Collected data

┏━━

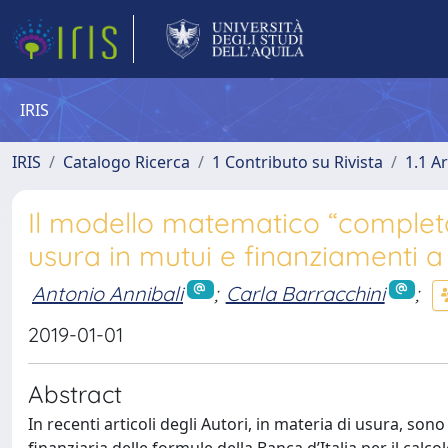
IRIS
IRIS
Catalogo Ricerca
1 Contributo su Rivista
1.1 Ar
Il modello matematico “completo”
usura in mutui e finanziamenti a
Antonio Annibali
;
Carla Barracchini
;
2019-01-01
Abstract
In recenti articoli degli Autori, in materia di usura, sono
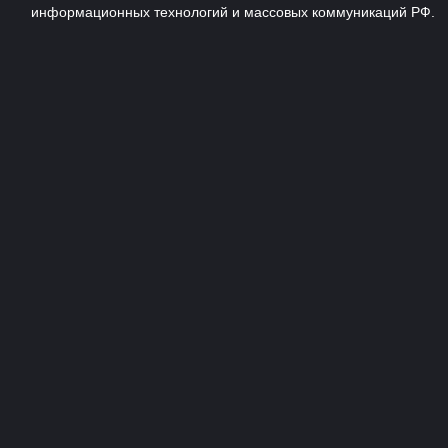
информационных технологий и массовых коммуникаций РФ.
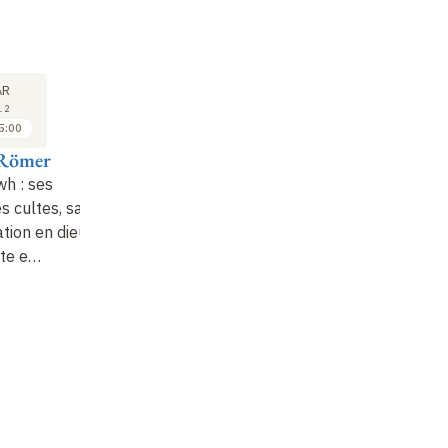
COURS
29
AR
MAR
12
2012
5:00
14:00 à 15:00
Römer
Thomas Römer
hwh
: ses
Le dieu Yhwh
: ses
es cultes, sa
origines, ses cultes, sa
tion en dieu
transformation en dieu
ite e…
unique (suite e…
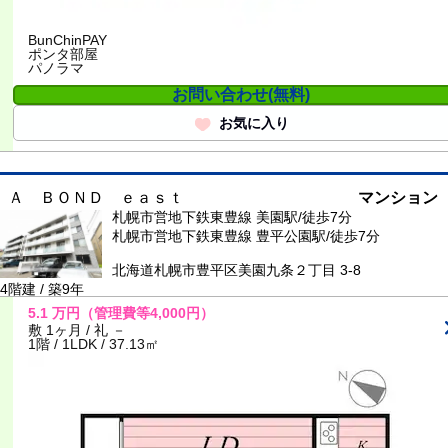
BunChinPAY
ポンタ部屋
パノラマ
お問い合わせ(無料)
お気に入り
Ａ ＢＯＮＤ ｅａｓｔ
マンション
札幌市営地下鉄東豊線 美園駅/徒歩7分
札幌市営地下鉄東豊線 豊平公園駅/徒歩7分
北海道札幌市豊平区美園九条２丁目 3-8
4階建 / 築9年
5.1
万円
（管理費等4,000円）
敷 1ヶ月 / 礼 －
1階 / 1LDK / 37.13㎡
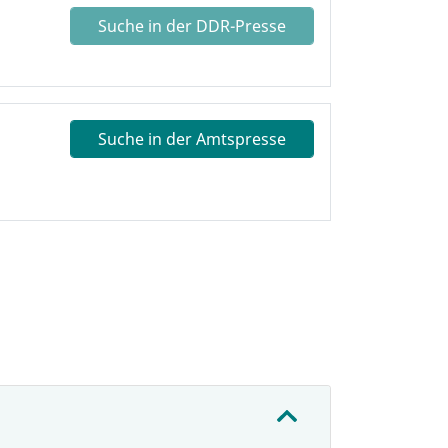
Suche in der DDR-Presse
Suche in der Amtspresse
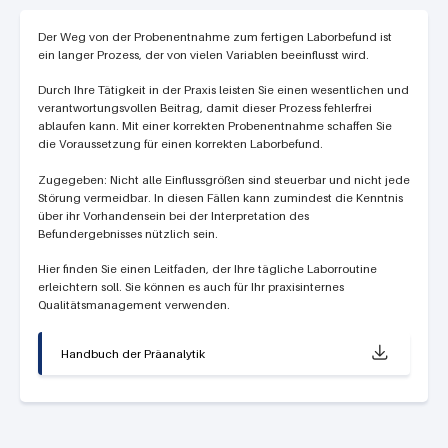
Der Weg von der Probenentnahme zum fertigen Laborbefund ist
ein langer Prozess, der von vielen Variablen beeinflusst wird.
Durch Ihre Tätigkeit in der Praxis leisten Sie einen wesentlichen und
verantwortungsvollen Beitrag, damit dieser Prozess fehlerfrei
ablaufen kann. Mit einer korrekten Probenentnahme schaffen Sie
die Voraussetzung für einen korrekten Laborbefund.
Zugegeben: Nicht alle Einflussgrößen sind steuerbar und nicht jede
Störung vermeidbar. In diesen Fällen kann zumindest die Kenntnis
über ihr Vorhandensein bei der Interpretation des
Befundergebnisses nützlich sein.
Hier finden Sie einen Leitfaden, der Ihre tägliche Laborroutine
erleichtern soll. Sie können es auch für Ihr praxisinternes
Qualitätsmanagement verwenden.
Handbuch der Präanalytik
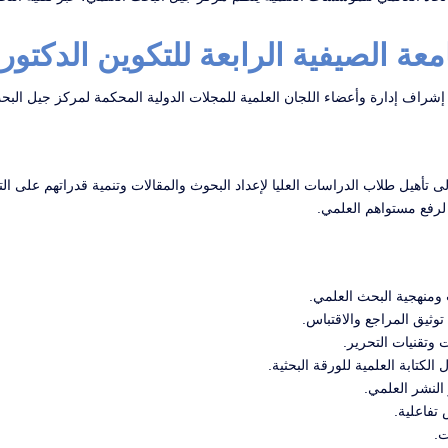
معة الصيفية الرابعة للتكوين الدكتور
شراف إدارة وأعضاء اللجان العلمية للمجلات الدولية المحكمة لمركز جيل البح
ى تأهيل طلاب الدراسات العليا لإعداد البحوث والمقالات وتنمية قدراتهم على ال
لرفع مستواهم العلمي.
 ومنهجية البحث العلمي.
وثيق المراجع والاقتباس.
 وتقنيات التحرير.
الكتابة العلمية للورقة البحثية.
النشر العلمي.
تفاعلية.
ت.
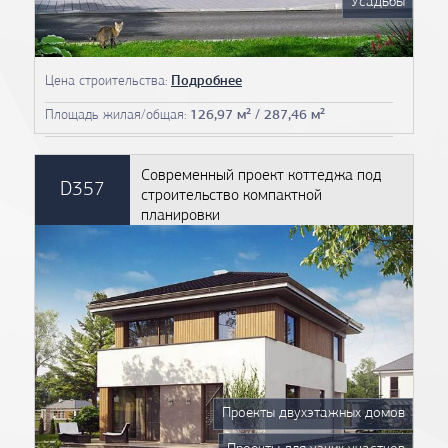
Усадьбы
Цена строительства:
Подробнее
Площадь жилая/общая:
126,97 м² / 287,46 м²
Современный проект коттеджа под
D357
строительство компактной
планировки
Проекты двухэтажных домов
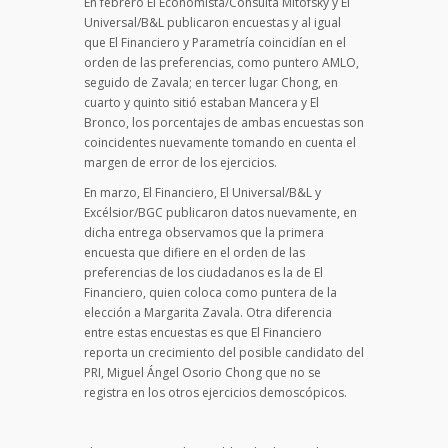
En febrero El Economista/Consulta Mitofsky y El
Universal/B&L publicaron encuestas y al igual
que El Financiero y Parametría coincidían en el
orden de las preferencias, como puntero AMLO,
seguido de Zavala; en tercer lugar Chong, en
cuarto y quinto sitió estaban Mancera y El
Bronco, los porcentajes de ambas encuestas son
coincidentes nuevamente tomando en cuenta el
margen de error de los ejercicios.
En marzo, El Financiero, El Universal/B&L y
Excélsior/BGC publicaron datos nuevamente, en
dicha entrega observamos que la primera
encuesta que difiere en el orden de las
preferencias de los ciudadanos es la de El
Financiero, quien coloca como puntera de la
elección a Margarita Zavala. Otra diferencia
entre estas encuestas es que El Financiero
reporta un crecimiento del posible candidato del
PRI, Miguel Ángel Osorio Chong que no se
registra en los otros ejercicios demoscópicos.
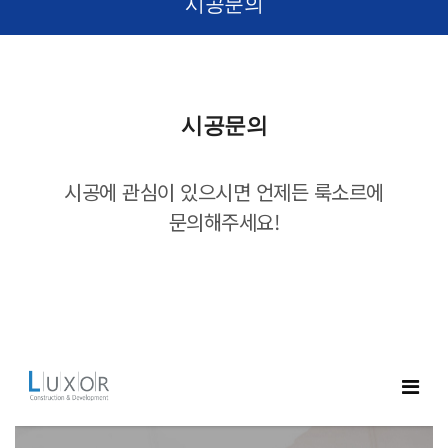
시공문의
시공문의
시공에 관심이 있으시면 언제든 룩소르에
문의해주세요!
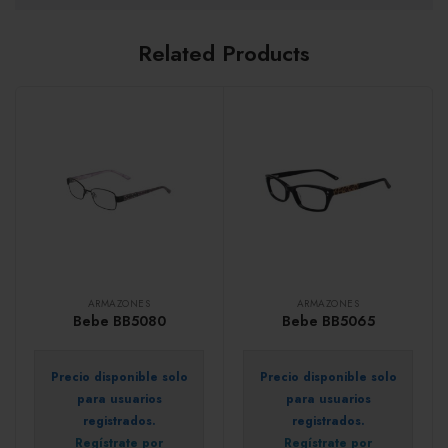
Related Products
ARMAZONES
ARMAZONES
Bebe BB5080
Bebe BB5065
Precio disponible solo
Precio disponible solo
para usuarios
para usuarios
registrados.
registrados.
Regístrate por
Regístrate por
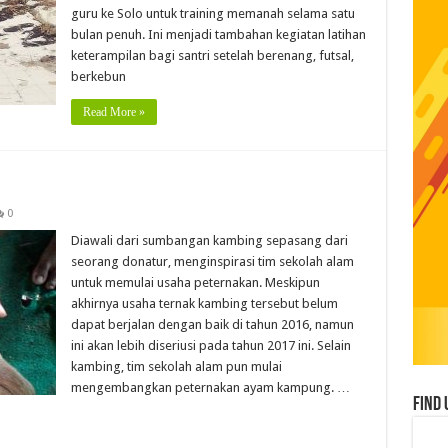
guru ke Solo untuk training memanah selama satu
bulan penuh. Ini menjadi tambahan kegiatan latihan
keterampilan bagi santri setelah berenang, futsal,
berkebun
Read More »
0
Diawali dari sumbangan kambing sepasang dari
seorang donatur, menginspirasi tim sekolah alam
untuk memulai usaha peternakan. Meskipun
akhirnya usaha ternak kambing tersebut belum
dapat berjalan dengan baik di tahun 2016, namun
ini akan lebih diseriusi pada tahun 2017 ini. Selain
kambing, tim sekolah alam pun mulai
mengembangkan peternakan ayam kampung. …
Find 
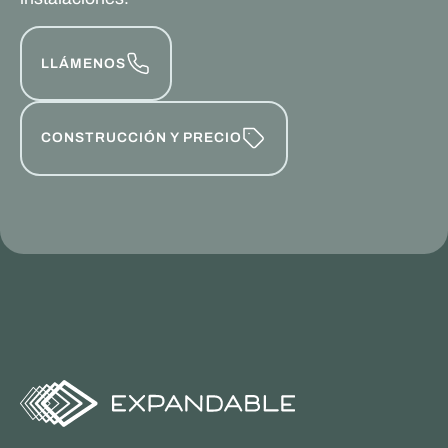
LLÁMENOS
CONSTRUCCIÓN Y PRECIO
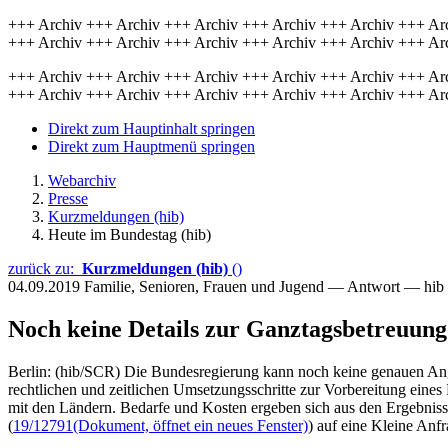
+++ Archiv +++ Archiv +++ Archiv +++ Archiv +++ Archiv +++ Ar
+++ Archiv +++ Archiv +++ Archiv +++ Archiv +++ Archiv +++ Ar
+++ Archiv +++ Archiv +++ Archiv +++ Archiv +++ Archiv +++ Ar
+++ Archiv +++ Archiv +++ Archiv +++ Archiv +++ Archiv +++ Ar
Direkt zum Hauptinhalt springen
Direkt zum Hauptmenü springen
Webarchiv
Presse
Kurzmeldungen (hib)
Heute im Bundestag (hib)
zurück zu:
Kurzmeldungen (hib)
()
04.09.2019
Familie, Senioren, Frauen und Jugend — Antwort — hib
Noch keine Details zur Ganztagsbetreuung
Berlin: (hib/SCR) Die Bundesregierung kann noch keine genauen Ang
rechtlichen und zeitlichen Umsetzungsschritte zur Vorbereitung ein
mit den Ländern. Bedarfe und Kosten ergeben sich aus den Ergebniss
(
19/12791
(Dokument, öffnet ein neues Fenster)
) auf eine Kleine Anfr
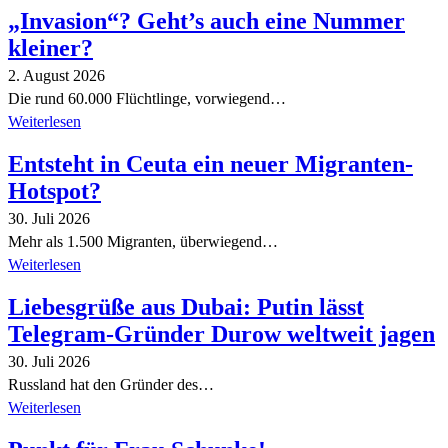
„Invasion“? Geht’s auch eine Nummer
kleiner?
2. August 2026
Die rund 60.000 Flüchtlinge, vorwiegend…
Weiterlesen
Entsteht in Ceuta ein neuer Migranten-
Hotspot?
30. Juli 2026
Mehr als 1.500 Migranten, überwiegend…
Weiterlesen
Liebesgrüße aus Dubai: Putin lässt
Telegram-Gründer Durow weltweit jagen
30. Juli 2026
Russland hat den Gründer des…
Weiterlesen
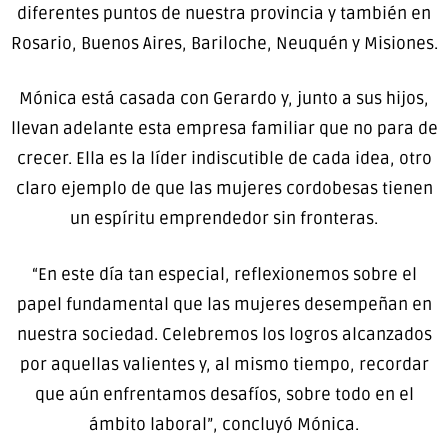
diferentes puntos de nuestra provincia y también en
Rosario, Buenos Aires, Bariloche, Neuquén y Misiones.
Mónica está casada con Gerardo y, junto a sus hijos,
llevan adelante esta empresa familiar que no para de
crecer. Ella es la líder indiscutible de cada idea, otro
claro ejemplo de que las mujeres cordobesas tienen
un espíritu emprendedor sin fronteras.
“En este día tan especial, reflexionemos sobre el
papel fundamental que las mujeres desempeñan en
nuestra sociedad. Celebremos los logros alcanzados
por aquellas valientes y, al mismo tiempo, recordar
que aún enfrentamos desafíos, sobre todo en el
ámbito laboral”, concluyó Mónica.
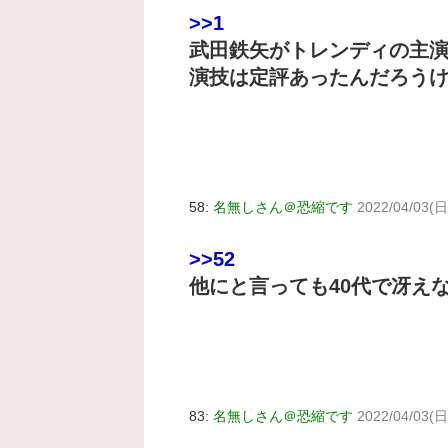
>>1
武田鉄矢がトレンディの主
演技は定評あったんだろう
58:
名無しさん＠恐縮です
2022/04/03(日
>>52
他にと言っても40代で冴え
83:
名無しさん＠恐縮です
2022/04/03(日)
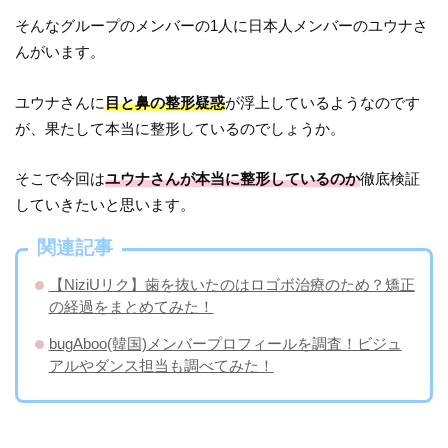
そんなグループのメンバーの1人に日本人メンバーのユウナさ
んがいます。
ユウナさんに
目と鼻の整形疑惑
が浮上しているようなのです
が、果たして本当に整形しているのでしょうか。
そこで今回は
ユウナさんが本当に整形しているのか
徹底検証
していきたいと思います。
関連記事
【NiziUリク】歯を抜いたのはロゴボ治療のため？矯正
の経過をまとめてみた！
bugAboo(韓国)メンバープロフィールを調査！ビジュ
アルやダンス担当も調べてみた！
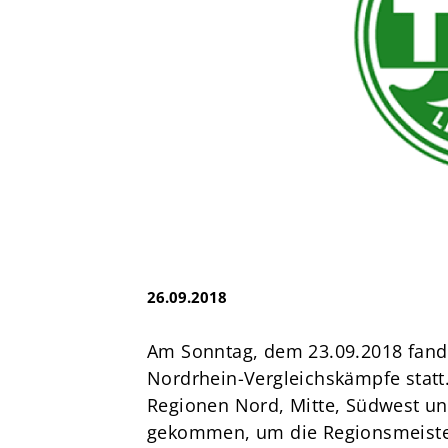
e.V.
Brandsheide 30
40885 Ratingen
Deutschland
T:
0 21 02 74 00 50
E:
mail@tus08lintorf.de
26.09.2018
Am Sonntag, dem 23.09.2018 fand
Nordrhein-Vergleichskämpfe statt.
Regionen Nord, Mitte, Südwest u
gekommen, um die Regionsmeister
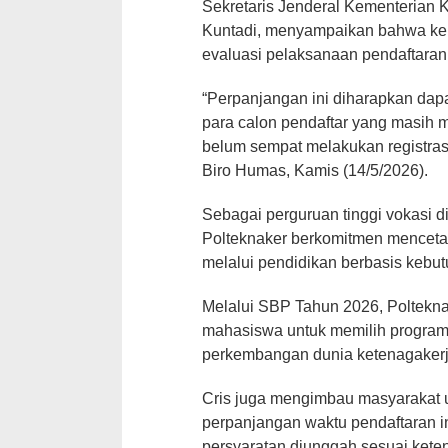
Sekretaris Jenderal Kementerian 
Kuntadi, menyampaikan bahwa keb
evaluasi pelaksanaan pendaftaran 
“Perpanjangan ini diharapkan dap
para calon pendaftar yang masih
belum sempat melakukan registrasi,
Biro Humas, Kamis (14/5/2026).
Sebagai perguruan tinggi vokasi
Polteknaker berkomitmen menceta
melalui pendidikan berbasis kebutu
Melalui SBP Tahun 2026, Poltekn
mahasiswa untuk memilih program
perkembangan dunia ketenagakerjaa
Cris juga mengimbau masyarakat 
perpanjangan waktu pendaftaran i
persyaratan diunggah sesuai keten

┗━━

Check each line of the entries, and copy the ones that contain "العلمية".

شراف إدارة وأعضاء اللجان العلمية للمجلات الدولية المحكمة لمركز جيل البح
الكتابة العلمية للورقة البحثية.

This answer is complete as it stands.